The synchronous/reactive languages describe systems as a set of concurrently-executing synchronized modules. These modules communicate through signals that are either present or absent in each clock tick. The presence of a signal is called an event, and often carries a value, such as an integer. The modules are reactive in the sense that they only perform computation and produce output events in instants with at least one input event. Every signal in these languages is conceptually (or explicitly) accompanied by a clock signal, which has meaning relative to other clock signals and defines the global ordering of events. Thus, when comparing two signals, the associated clock signals indicate which events are simultaneous and which precede or follow others. In the case of Signal and Lustre, clocks have complex interrelationships, and a clock calculus allows a compiler to reason about these ordering relationships and to detect inconsistencies in the definition.
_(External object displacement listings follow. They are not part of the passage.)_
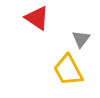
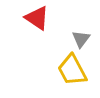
yellow trapezoid: moved 4 px right
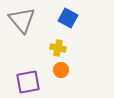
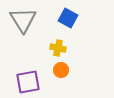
gray triangle: moved 1 px right; rotated 8 degrees clockwise
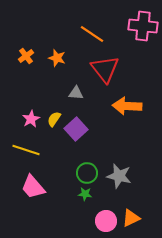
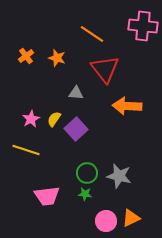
pink trapezoid: moved 14 px right, 9 px down; rotated 56 degrees counterclockwise
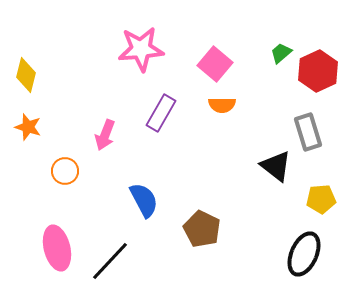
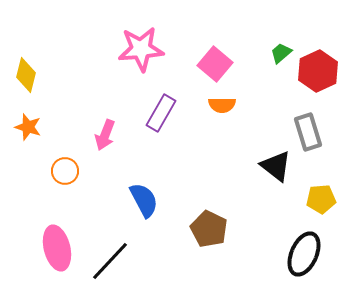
brown pentagon: moved 7 px right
Esterel and Argos have simpler clocking schemes and focus instead on finite-state control. Most of these languages are static in the sense that they cannot request additional storage nor create additional processes while running. This makes them well-suited for bounded and speedcritical embedded applications, since their behavior can be extensively
analyzed at compile time.
This static property makes a synchronous program finite-state, greatly facilitating formal
verification. Verifying that a synchronous program is causal (noncontradictory and deterministic) is a fundamental challenge with these languages. Since computation in these languages is delayfree and arbitrary interconnection of processes is possible, it is possible to specify a program that has either no interpretation (a contradiction where there is no consistent value for some signal) or multiple interpretations (some signal has more than one consistent value). Both situations are undesirable, and usually indicate a design error. A conservative approach that checks for causality problems structurally flags an unacceptably large number of programs as incorrect because most will manifest themselves only in unreachable program states. The alternative, to check for a causality problem in any reachable state, can be expensive since it requires an exhaustive check of the state space of the program. In addition to the ability to translate these languages into finite-state descriptions, it is possible to compile these languages directly into hardware. Techniques for translating both Esterel [28] and Lustre [29] into hardware have been proposed. The result is a logic network consisting of gates and flip-flops that can be optimized using traditional logic synthesis tools.
To execute such a system in software, the resulting network is simply simulated. The technique is also the basis to perform more efficiently causality checks, by means of implicit state space traversal techniques [30].